Die Heiligungsbewegung geht auf den Erweckungsprediger John Wesley (1701–1791) zurück. Er war anglikanischer Pfarrer und gründete die Methodistische Kirche. Er vertrat den Standpunkt, dass die Entscheidung zum Glauben an Jesus noch nicht reicht. Sondern es sei ein «Second Blessing» (zweiter Segen) nötig, eine Art zweites Erlebnis mit Gott. Gott müsse nochmals eingreifen, damit ein Christ sündlos leben könne.
Felix Ruther teilt zwar diese Ansicht nicht, aber das Anliegen von Wesley: Die Sünde beim Namen nennen und sich nicht so verhalten, wie wenn alles keine Rolle spielen würde. «Ethik und Moral sind wichtig.» Wesley war es ein Anliegen, dass Menschen einander im Vertrauen ihre Sünden und Fehler erzählen können. Der Weg der Jesus-Nachfolge sollte ernst genommen werden.

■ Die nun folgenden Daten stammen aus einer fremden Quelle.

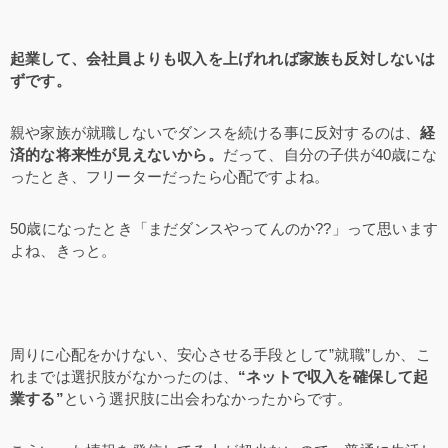
起業して、会社員よりも収入を上げれれば家族も反対しないは
ずです。
親や家族が就職しないでダンスを続ける事に反対するのは、
経
済的な将来性が見えないから。
だって、自分の子供が40歳にな
ったとき、フリーターだったら心配ですよね。
50歳になったとき「まだダンスやってんのか??」って思います
よね、きっと。
周りに心配をかけない、安心させる手段として”就職”しか、こ
れまでは選択肢がなかったのは、
“ネットで収入を確保して起
業する”
という選択肢に出会わなかったからです。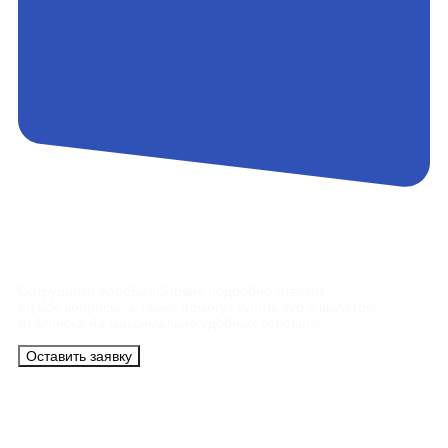
Контакты
Сотрудники АэроБелСервис подробно ответят
на все вопросы, а также помогут купить тур с вылетом
из Минска на максимально удобных условиях.
Оставить заявку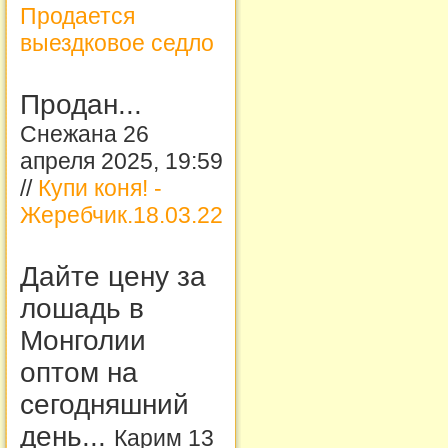
Продается
выездковое седло
Продан...
Снежана 26
апреля 2025, 19:59
//
Купи коня! -
Жеребчик.18.03.22
Дайте цену за
лошадь в
Монголии
оптом на
сегодняшний
день...
Карим 13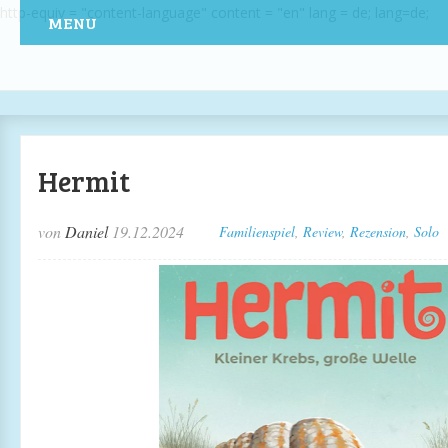
http-equiv = "content-language" content = "en" lang = de; lang=de;
MENU
Hermit
von
Daniel
19.12.2024
Familienspiel
,
Review
,
Rezension
,
Solo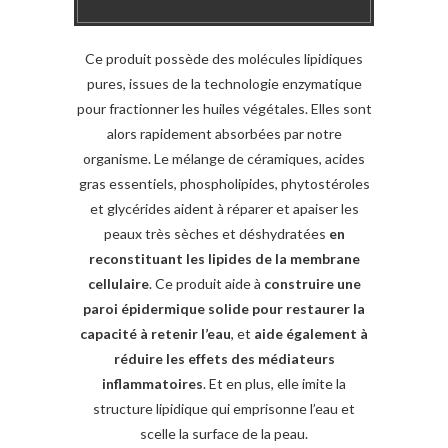
Ce produit possède des molécules lipidiques
pures, issues de la technologie enzymatique
pour fractionner les huiles végétales. Elles sont
alors rapidement absorbées par notre
organisme. Le mélange de céramiques, acides
gras essentiels, phospholipides, phytostéroles
et glycérides aident à réparer et apaiser les
peaux très sèches et déshydratées
en
reconstituant les lipides de la membrane
cellulaire
. Ce produit aide à
construire une
paroi épidermique solide pour restaurer la
capacité à retenir l’eau
, et
aide également à
réduire les effets des médiateurs
inflammatoires
. Et en plus, elle imite la
structure lipidique qui emprisonne l’eau et
scelle la surface de la peau.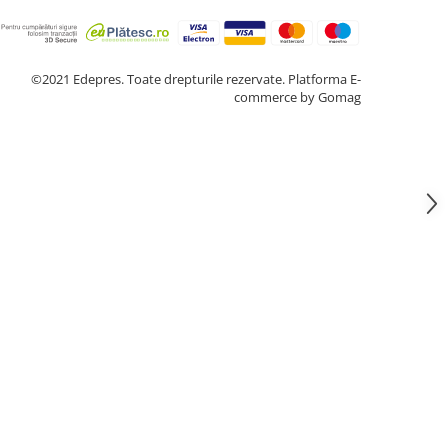
©2021 Edepres. Toate drepturile rezervate.
Platforma E-
commerce by Gomag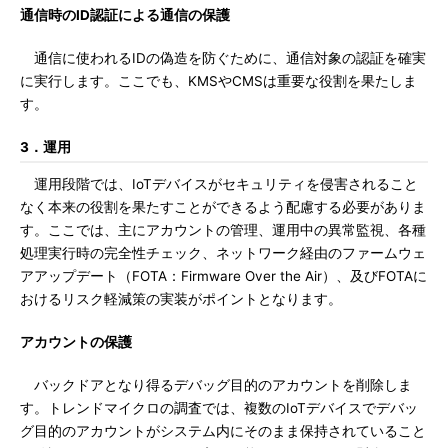
通信時のID認証による通信の保護
通信に使われるIDの偽造を防ぐために、通信対象の認証を確実
に実行します。ここでも、KMSやCMSは重要な役割を果たしま
す。
3．運用
運用段階では、IoTデバイスがセキュリティを侵害されること
なく本来の役割を果たすことができるよう配慮する必要がありま
す。ここでは、主にアカウントの管理、運用中の異常監視、各種
処理実行時の完全性チェック、ネットワーク経由のファームウェ
アアップデート（FOTA：Firmware Over the Air）、及びFOTAに
おけるリスク軽減策の実装がポイントとなります。
アカウントの保護
バックドアとなり得るデバッグ目的のアカウントを削除しま
す。トレンドマイクロの調査では、複数のIoTデバイスでデバッ
グ目的のアカウントがシステム内にそのまま保持されていること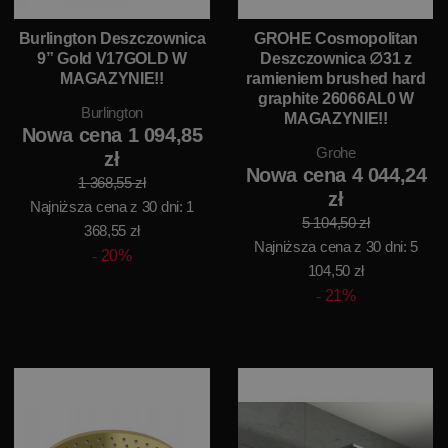
Burlington Deszczownica
GROHE Cosmopolitan
9” Gold V17GOLD W
Deszczownica ∅31 z
MAGAZYNIE!!
ramieniem brushed hard
graphite 26066AL0 W
Burlington
MAGAZYNIE!!
Nowa cena 1 094,85
Grohe
zł
Nowa cena 4 044,24
1 368,55 zł
zł
Najniższa cena z 30 dni: 1
5 104,50 zł
368,55 zł
Najniższa cena z 30 dni: 5
20%
104,50 zł
21%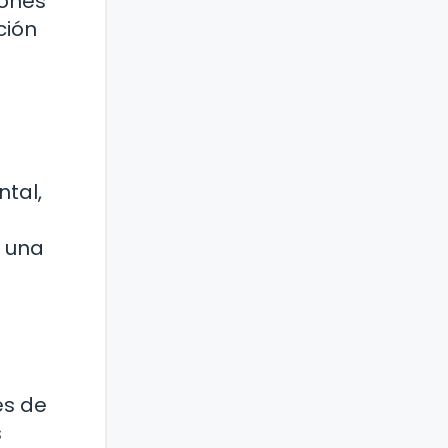
ponés
ción
ntal,
s una
és de
s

Die Heiligungsbewegung möchte Menschen näher zu Gott bringen und weg von der Welt. Das bedeutet aber nicht, dass man sich von der Welt zurückzieht, sondern vermehrt alternative Lebensformen wagt und einübt, zum Beispiel gemeinschaftliches Leben.
Die Kirche müsste ein alternatives Lebensangebot sein, wo Dinge anders laufen, sagt Ruther. «Eine Lebensform, die nicht von Leistung, Geld, Macht dominiert ist. Ein Zusammenleben, das befreit und der Mensch zum Recht kommt. Wir geben nicht mehr dem Mächtigsten den schönsten Platz, sondern dem Schwächsten.»
Dabei geht es auch um Nachhaltigkeit. «Wieso muss jeder ein grosses Auto haben?», fragt Ruther. «Der ganze Umweltschutz wäre mehr oder weniger obsolet, wenn wir massvoll miteinander leben und teilen würden.»